SACRAMENTO – California Attorney General Xavier Becerra today announced he is taking action against the Environmental Protection Agency due to its failure to reduce methane emissions from existing oil and natural gas operations, as is required under the federal Clean Air Act.
Becerra’s office is currently leading a multi-state coalition of attorneys general who have intervened in the D.C. Circuit Court to defend standards that the EPA issued to reduce methane from new, reconstructed and modified sources in the oil and natural gas sector.
Joining Attorney General Becerra in sending an intent to sue letter to the EPA are the attorneys general of Connecticut, Illinois, Iowa, Maine, Maryland, Massachusetts, New Mexico, New York, Oregon, Pennsylvania, Rhode Island, Vermont, Washington State and the District of Columbia. The California Air Resources Board and the City of Chicago also joined this coalition.
Methane is many times more effective at trapping heat than carbon dioxide, and the lion’s share of methane emissions from the oil and natural gas sector – up to 90 percent – comes from existing equipment.

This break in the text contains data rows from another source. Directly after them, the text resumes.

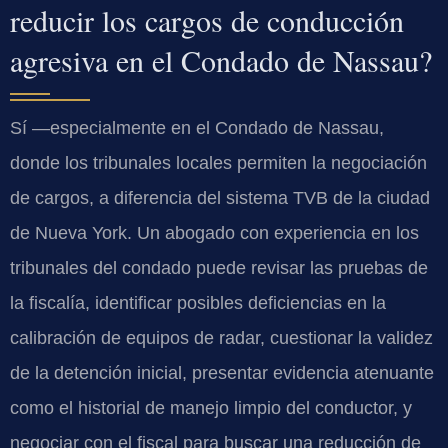
reducir los cargos de conducción
agresiva en el Condado de Nassau?
Sí —especialmente en el Condado de Nassau,
donde los tribunales locales permiten la negociación
de cargos, a diferencia del sistema TVB de la ciudad
de Nueva York. Un abogado con experiencia en los
tribunales del condado puede revisar las pruebas de
la fiscalía, identificar posibles deficiencias en la
calibración de equipos de radar, cuestionar la validez
de la detención inicial, presentar evidencia atenuante
como el historial de manejo limpio del conductor, y
negociar con el fiscal para buscar una reducción de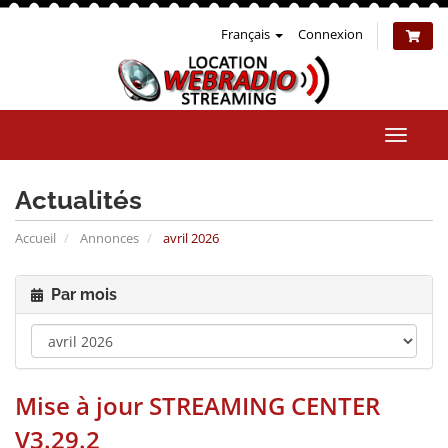
Français
Connexion
Bascul
la
naviga
Actualités
Accueil
Annonces
avril 2026
Par mois
Mise à jour STREAMING CENTER
V3.29.2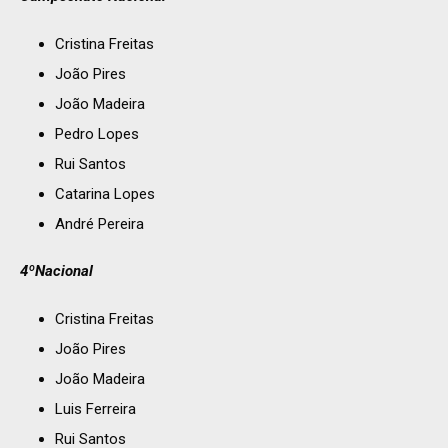
Cristina Freitas
João Pires
João Madeira
Pedro Lopes
Rui Santos
Catarina Lopes
André Pereira
4ºNacional
Cristina Freitas
João Pires
João Madeira
Luis Ferreira
Rui Santos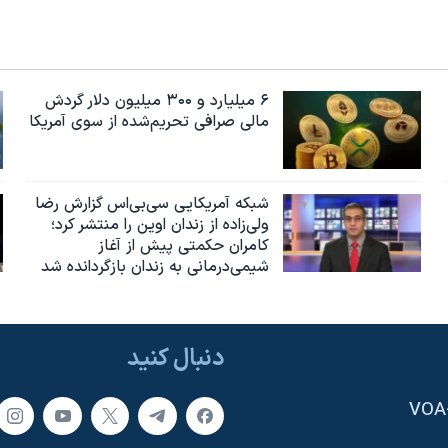
۶ میلیارد و ۳۰۰ میلیون دلار گردش
مالی صرافی تحریم‌شده از سوی آمریکا
شبکه آمریکایی سی‌بی‌‌اس گزارش رضا
ولی‌زاده از زندان اوین را منتشر کرد؛
کامران حکمتی پیش از آغاز
شیمی‌درمانی به زندان بازگردانده شد
دنبال کنید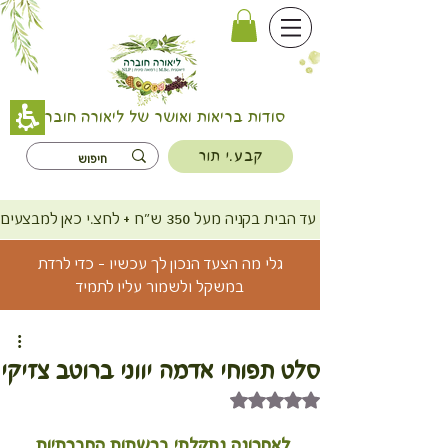
סודות בריאות ואושר של ליאורה חוברה
קבע.י תור
משלוח חינם עד הבית בקניה מעל 350 ש"ח + לחצ.י כאן למבצעים
גלי מה הצעד הנכון לך עכשיו - כדי לרדת
במשקל ולשמור עליו לתמיד
סלט תפוחי אדמה יווני ברוטב צזיקי
דירוג של NaN מתוך 5 כוכבים
לאחרונה נתקלתי ברשתות החברתיות 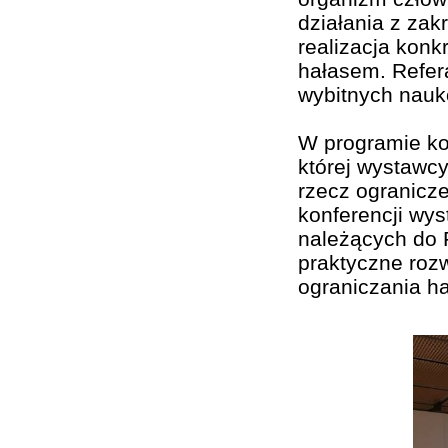
działania z zak
realizacja konk
hałasem. Refer
wybitnych nauk
W programie kon
której wystawc
rzecz ogranicz
konferencji wys
należących do 
praktyczne rozw
ograniczania ha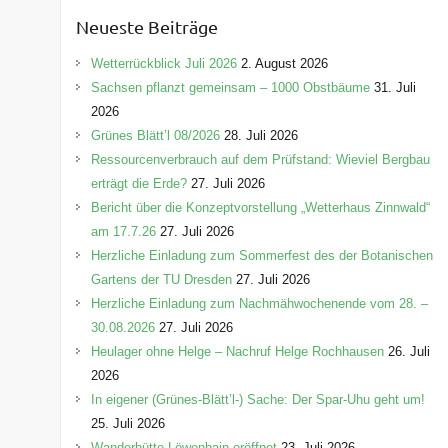
e
Neueste Beiträge
g
o
Wetterrückblick Juli 2026
2. August 2026
r
Sachsen pflanzt gemeinsam – 1000 Obstbäume
31. Juli
i
2026
e
Grünes Blätt’l 08/2026
28. Juli 2026
n
Ressourcenverbrauch auf dem Prüfstand: Wieviel Bergbau
erträgt die Erde?
27. Juli 2026
Bericht über die Konzeptvorstellung „Wetterhaus Zinnwald“
am 17.7.26
27. Juli 2026
Herzliche Einladung zum Sommerfest des der Botanischen
Gartens der TU Dresden
27. Juli 2026
Herzliche Einladung zum Nachmähwochenende vom 28. –
30.08.2026
27. Juli 2026
Heulager ohne Helge – Nachruf Helge Rochhausen
26. Juli
2026
In eigener (Grünes-Blätt’l-) Sache: Der Spar-Uhu geht um!
25. Juli 2026
Wanderhütte Löwenhain eröffnet
23. Juli 2026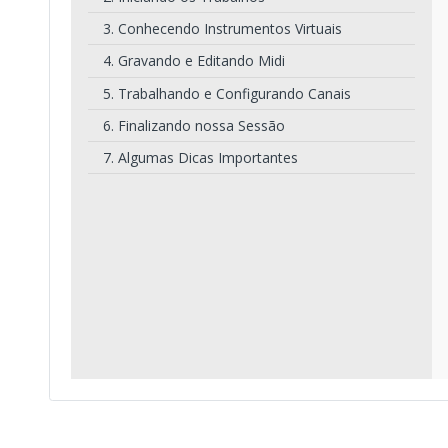
3. Conhecendo Instrumentos Virtuais
4. Gravando e Editando Midi
5. Trabalhando e Configurando Canais
6. Finalizando nossa Sessão
7. Algumas Dicas Importantes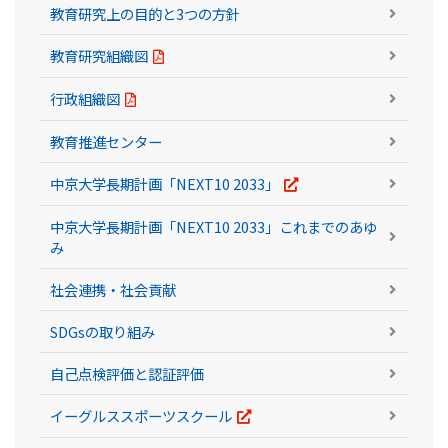
教育研究上の目的と3つの方針
教育研究組織図
行政組織図
教育推進センター
中京大学長期計画「NEXT10 2033」
中京大学長期計画「NEXT10 2033」これまでのあゆ
み
社会連携・社会貢献
SDGsの取り組み
自己点検評価と認証評価
イーグルススポーツスクール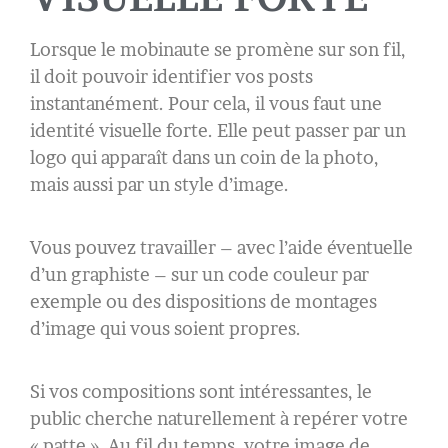
Lorsque le mobinaute se promène sur son fil,
il doit pouvoir identifier vos posts
instantanément. Pour cela, il vous faut une
identité visuelle forte. Elle peut passer par un
logo qui apparaît dans un coin de la photo,
mais aussi par un style d’image.
Vous pouvez travailler – avec l’aide éventuelle
d’un graphiste – sur un code couleur par
exemple ou des dispositions de montages
d’image qui vous soient propres.
Si vos compositions sont intéressantes, le
public cherche naturellement à repérer votre
« patte ». Au fil du temps, votre image de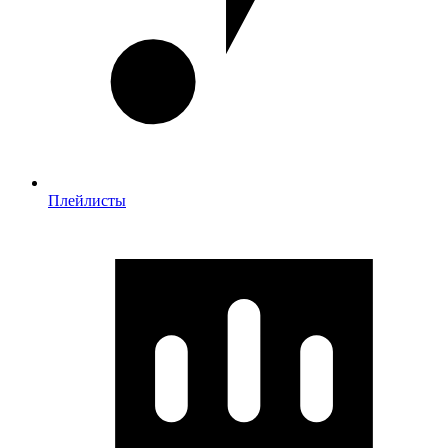
Плейлисты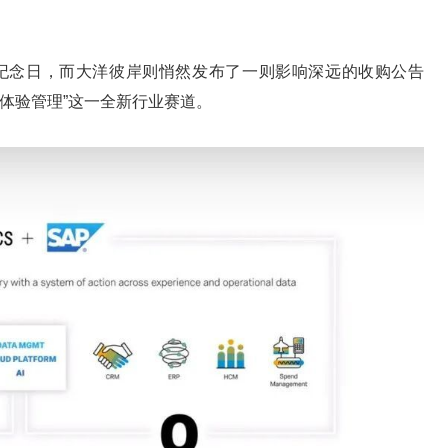
十周年纪念日，而大洋彼岸则悄然发布了一则影响深远的收购公告
启了“体验管理”这一全新行业赛道。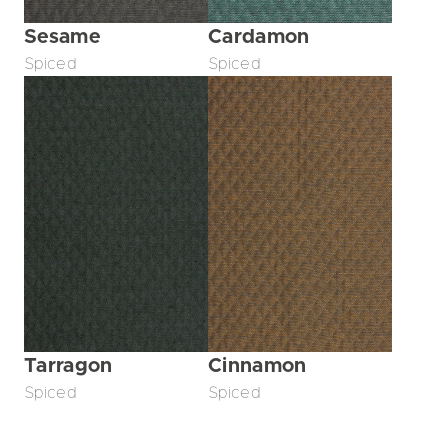
Sesame
Cardamon
Spiced
Spiced
Tarragon
Cinnamon
Spiced
Spiced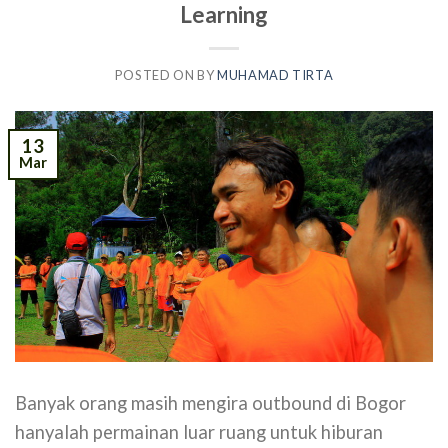
Learning
POSTED ON
BY
MUHAMAD TIRTA
13
Mar
Banyak orang masih mengira outbound di Bogor
hanyalah permainan luar ruang untuk hiburan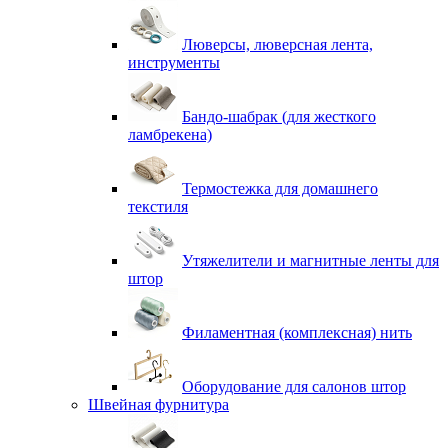
Люверсы, люверсная лента,
инструменты
Бандо-шабрак (для жесткого
ламбрекена)
Термостежка для домашнего
текстиля
Утяжелители и магнитные ленты для
штор
Филаментная (комплексная) нить
Оборудование для салонов штор
Швейная фурнитура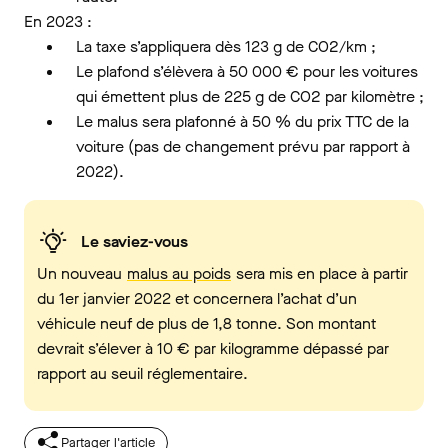
En 2023 :
La taxe s’appliquera dès 123 g de CO2/km ;
Le plafond s’élèvera à 50 000 € pour les voitures
qui émettent plus de 225 g de CO2 par kilomètre ;
Le malus sera plafonné à 50 % du prix TTC de la
voiture (pas de changement prévu par rapport à
2022).
Le saviez-vous
Un nouveau
malus au poids
sera mis en place à partir
du 1er janvier 2022 et concernera l’achat d’un
véhicule neuf de plus de 1,8 tonne. Son montant
devrait s’élever à 10 € par kilogramme dépassé par
rapport au seuil réglementaire.
Partager l'article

Becerra wrote in an intent to sue letter that if the EPA refuses to act within 180 days, he will file suit in the U.S. District Court for the District of Columbia.
According to the Clean Air Act, once regulations have been issued for new sources, it is the responsibility of the EPA Administrator to issue guidelines for existing sources.
EPA Administrator Scott Pruitt has not done so, and as a result, is in violation of the Clean Air Act, Becerra contends.
“When the science and the law are clear, it’s not time to stall, it’s our duty to move forward,” Becerra said. “States are leading the way – requiring the oil and natural gas industry to do more to reduce this potent greenhouse gas pollutant – and it’s past time for the EPA to step up to the plate. If it takes a lawsuit to get the EPA to fulfill its obligations, then that’s what we’ll do.”
Reducing methane emissions is an important component of California’s climate change strategy, as illustrated by the California Air Resources Board’s recent regulation limiting methane emissions from both new and existing oil and natural gas sector sources.
While California has issued its own stringent rules, the benefits obtained from California’s regulations will likely be offset if the EPA fails to reduce methane emissions from the oil and natural gas sector in other states. Moreover, the failure to regulate methane emissions from other states may place California’s oil and natural gas sector at a competitive disadvantage.
In the intent to sue letter, the attorneys general wrote that, instead of working to reduce methane emissions from existing sources, the Trump Administration’s EPA has done the opposite.
In March 2017, Administrator Pruitt even withdrew, without any notice or opportunity to comment, the EPA’s information collection request to the oil and natural gas industry that would have been of “critical use in addressing existing source emissions.”
A copy of the intent to sue letter is attached to the electronic version of this release at oag.ca.gov/news.